Performed correctly, downward dog can stretch out the legs, glutes and hips, as well as relieving tension in your lower back. It strengthens the wrists, shoulders and back muscles, too.
Begin on your hands and knees, keeping hands shoulder-width apart, wrists slightly in front of shoulders, knees underneath your hips. Spread your fingers and engage your hands from knuckles to fingertips to connect to the mat and help spread the weight.
Suck in your lower abdomen. Engage your upper back by spreading your shoulder blades apart and pulling them down. Inhale and tuck toes under; exhale and engage your abs to lift your hips, into an upside down V-shape.
Lift your ‘sitting bones’ in your bottom towards the ceiling and roll your upper thighs inward slightly, pressing firmly through your hands; pull your shoulders back.
As you exhale, stretch your heels towards the floor and straighten your legs without knocking the knees, keeping your core engaged with a tilt in your pelvis. Create opposing forces: hips moving up and back, feet and hands on the floor.
Relax your head between your arms, but don’t sink into your shoulders. Look through your legs or up towards your belly button; hold for five long breaths. Exhale and bend your knees to the floor.
Desk working can result in tight hips, but this classic yoga move can help to open them up. It lengthens the hip flexors and helps to increase the range of motion of your femur in the hip socket. Here’s how to do it…

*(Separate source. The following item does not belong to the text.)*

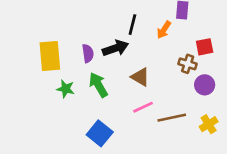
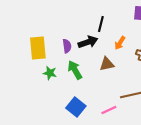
orange arrow: (164, 30) -> (120, 43), moved
brown triangle: (140, 77) -> (107, 64), turned -42
pink line: (143, 107) -> (109, 110), moved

Begin by getting into downward dog (as above). Engage your thighs and tilt your bottom upwards, bending your knees if you need to, but keeping your arms, back and hips in a straight line.
From here, bend your right knee and bring your leg forward as if stepping into a lunge, but instead bring your right knee down towards your right wrist. You should end up with your right shin parallel to the front of your mat – or as close as is comfortable for you.

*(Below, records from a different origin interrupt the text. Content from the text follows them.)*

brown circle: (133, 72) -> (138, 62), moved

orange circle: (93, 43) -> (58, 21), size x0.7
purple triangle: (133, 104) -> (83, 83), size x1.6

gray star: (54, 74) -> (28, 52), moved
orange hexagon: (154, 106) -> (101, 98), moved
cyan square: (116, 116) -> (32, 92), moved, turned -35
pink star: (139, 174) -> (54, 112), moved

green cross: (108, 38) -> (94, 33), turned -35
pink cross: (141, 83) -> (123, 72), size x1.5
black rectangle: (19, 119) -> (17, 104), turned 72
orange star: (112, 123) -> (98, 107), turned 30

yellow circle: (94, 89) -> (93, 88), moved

If you have a yoga block at home, you can place it under your right glute to help keep the hips square and facing forward, and knees safe. Encourage your left hip forward, which will pull the right hip back, using your arms for support – you’ll feel the stretch immediately.
Keeping the back straight, fold forwards and take your elbows down to the floor, relaxing your upper body.
Keep pulling your left hip forward, right hip back. Stay in the pose for five full, slow breaths, then repeat on the other side.
The plank is a classic core-strengthening move, which can also activate your arms, bum, back and legs. It helps to build your stability, prevent injuries and improve overall posture.
Plant your hands directly under your shoulders, like a push-up, and ground your toes into the floor; squeeze your glutes as you lift your body into one straight line, with ears, shoulders, hips, knees, and ankles on the same plane.
Engage your core by imagining your belly button pulling in towards your spine and don’t let your bottom dip.
Look at a spot on the floor about a foot beyond your hands so that your head is in line with your back.
Contract the belly button and glutes as hard as you can and hold for 20 seconds, or longer if you can; if your back begins to bow or shoulders sink, stop.
Take slow, controlled, deep breaths throughout.